Der SPD-Senat weigert sich – auch hier wieder unter Verweis auf die »Schuldenbremse« – gegenzusteuern und die fehlenden Bundesmittel wenigstens teilweise durch Landesmittel zu kompensieren. Die angekündigte Abwicklung der Hamburger Arbeit-Beschäftigungsgesellschaft mbh (HAB) muss zudem als klares Zeichen dafür gewertet werden, dass aktive Arbeitsmarktpolitik nicht zu den Prioritäten auf der Agenda neusozialdemokratischer Politik steht.
Als Fazit bleibt festzuhalten: Der vom SPD-Senat eingeschlagene Kurs der übermäßigen Haushaltskonsolidierung, der in der Praxis noch rigider ist als in der Planung, hilft Hamburg nicht. Anstatt angesichts der sich abzeichnenden Konjunkturschwäche und den Strukturproblemen der Hamburger Wirtschaft eine antizyklische Wirtschaftspolitik zu treiben, streicht der Senat in geradezu fahrlässiger Weise beim Einkommen der städtischen Beschäftigten und baut jährlich 250 Arbeitsplätze im öffentlichen Dienst ab. Er fährt die Investitionen runter und lässt die langzeitarbeitslosen BürgerInnen im Regen stehen.
Die angekündigte Großoffensive in Sachen Wohnungsbau findet im Regierungshandeln nicht statt. An dieser Grundausrichtung ändert auch das unbestritten sinnvolle wirtschaftspolitische Engagement bei Hapag-Lloyd nichts, wenn dies zugleich verbunden ist mit weiteren Einschränkungen bei anderen öffentlichen Dienstleistungen und Investitionen. Die Lobbyisten der maritimen Wirtschaft drängen auf die Verstärkung der Hafeninfrastuktur, im Wettbewerb der großen Häfen werde künftig die Qualität der logistischen Leistung den Wettbewerb entscheiden. Dies ist nicht falsch, aber die faktische Gefangenschaft der Stadt wird damit immer mehr zum Problem.

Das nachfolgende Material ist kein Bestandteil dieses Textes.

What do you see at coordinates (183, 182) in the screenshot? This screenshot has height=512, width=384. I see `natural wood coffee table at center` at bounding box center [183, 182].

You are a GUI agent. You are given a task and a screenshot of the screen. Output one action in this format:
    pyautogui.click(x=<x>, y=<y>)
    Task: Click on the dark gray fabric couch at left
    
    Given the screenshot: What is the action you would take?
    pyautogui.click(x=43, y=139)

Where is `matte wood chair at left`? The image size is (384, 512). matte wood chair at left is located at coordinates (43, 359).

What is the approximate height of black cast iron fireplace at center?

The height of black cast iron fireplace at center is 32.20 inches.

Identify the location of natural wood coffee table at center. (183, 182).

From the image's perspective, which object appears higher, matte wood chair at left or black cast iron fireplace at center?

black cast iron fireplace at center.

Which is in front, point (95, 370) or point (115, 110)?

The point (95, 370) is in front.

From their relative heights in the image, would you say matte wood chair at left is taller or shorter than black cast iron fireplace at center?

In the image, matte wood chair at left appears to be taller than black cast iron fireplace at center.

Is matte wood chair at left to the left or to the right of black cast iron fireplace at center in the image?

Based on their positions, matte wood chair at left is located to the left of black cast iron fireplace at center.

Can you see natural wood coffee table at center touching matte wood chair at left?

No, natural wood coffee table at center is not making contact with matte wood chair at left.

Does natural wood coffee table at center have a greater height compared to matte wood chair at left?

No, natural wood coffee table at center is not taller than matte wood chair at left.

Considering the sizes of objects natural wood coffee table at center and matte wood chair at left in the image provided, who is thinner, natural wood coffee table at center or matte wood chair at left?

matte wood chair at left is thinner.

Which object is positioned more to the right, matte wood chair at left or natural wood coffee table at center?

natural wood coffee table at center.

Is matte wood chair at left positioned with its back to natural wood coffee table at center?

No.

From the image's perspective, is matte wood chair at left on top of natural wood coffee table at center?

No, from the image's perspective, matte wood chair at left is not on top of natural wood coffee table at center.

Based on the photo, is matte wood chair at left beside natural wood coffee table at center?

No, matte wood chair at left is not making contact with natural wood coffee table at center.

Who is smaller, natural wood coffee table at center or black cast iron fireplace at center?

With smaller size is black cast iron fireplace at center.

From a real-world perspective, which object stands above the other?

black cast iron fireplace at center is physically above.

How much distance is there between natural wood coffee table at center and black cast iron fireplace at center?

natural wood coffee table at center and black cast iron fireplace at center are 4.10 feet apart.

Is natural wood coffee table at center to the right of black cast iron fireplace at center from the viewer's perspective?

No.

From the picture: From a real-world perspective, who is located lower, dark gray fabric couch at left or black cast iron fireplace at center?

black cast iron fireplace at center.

Die Haushaltspolitik des SPD-Senats wird in doppelter Hinsicht scheitern: Erstens beschädigt sie durch Ausgabenkürzungen letztlich die regionale Steuerbasis. Zweitens führt die Konsolidierungspolitik zu einer Verschlechterung öffentlicher Dienstleistungen. Die Neuauflage eines Sparprogramms mit kurzem Zeithorizont und hohem Volumenvorgaben wird im Resultat wichtige staatliche Leistungen beschädigen.
Dazu gibt es eine Alternative: Die notwendige Ausgaben zur Sicherstellungen qualitativ hochwertiger öffentlicher Dienstleistungen und einer den sozialen und wirtschaftlichen Herausforderungen entsprechenden städtischen Infrastruktur können durch eine deutliche Verbesserung der Einnahmen genau so sichergestellt werden wie die Einhaltung der »Schuldenbremse«. Allein durch die Wiedereinführung der Vermögenssteuer ließen sich Hamburgs Einnahmen jährlich um 1-2 Mrd. Euro erhöhen.